Here's the explanation: The petrified log is eroding from an unexploited section of world-famous gold-bearing Auriferous Gravel (lower-middle Eocene in geologic age--some 48 million years old) at a long-abandoned hydraulic mine in the western foothills of California's Sierra Nevada. It's probably from an extinct variety of Eocene sycamore, whose exquisitely preserved leaves--along with approximately 70 other species of plants identified from leaves and seeds--are frequently encountered in so-called lacustrine (lake-originated) "chocolate shales" interbedded with the dominantly fluviatile (river and stream) gold-rich gravels deposited by the Tertiary Yuba River roughly 50 to 40 million years ago.

Probably the old-time gold seekers never got around to blasting away this particular area, when in 1884 Judge Lorenzo Sawyer issued his "Sawyer Decision" which effectively abolished hydraulic mining in northern California's Gold Country.

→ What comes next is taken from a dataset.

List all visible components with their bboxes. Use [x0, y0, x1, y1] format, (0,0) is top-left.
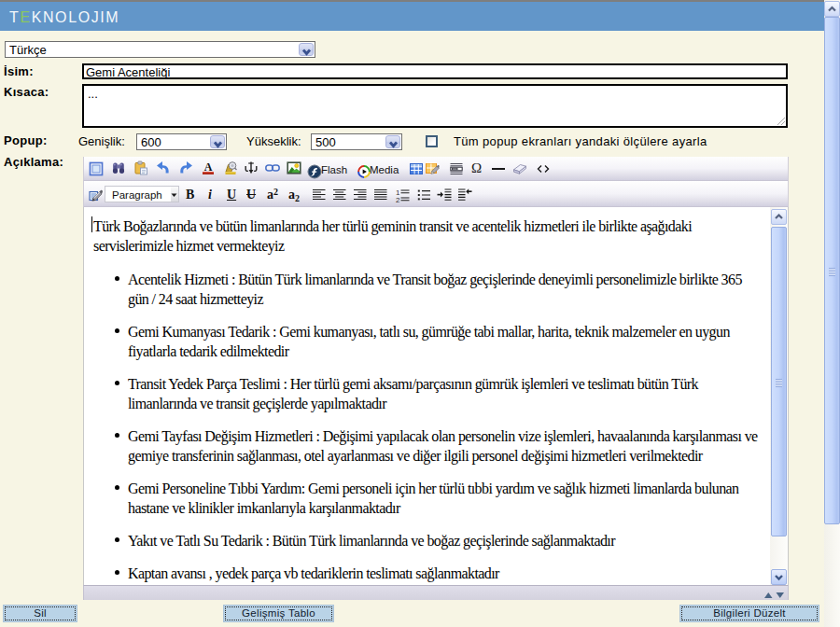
svg-text:2: 2 — [396, 196, 400, 203]
svg-text:A: A — [204, 160, 213, 174]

That geology rock hammer is, of course, around a foot in length for scale.

petrifiedwood.jpg

My page: Paleobotanical Field Trip To The Sailor Flat Hydraulic Gold Mine, California
 

sounds like somebody has been to college
 

Inyo, I salute you. A life well lived. I also thank you for doing the important work.
 

Very interesting, thanks for sharing.
 

Nice! It's my understanding that in hydraulic mining, up to 50% of the gold miners tried to get, was lost because of the in-efficiency of this method.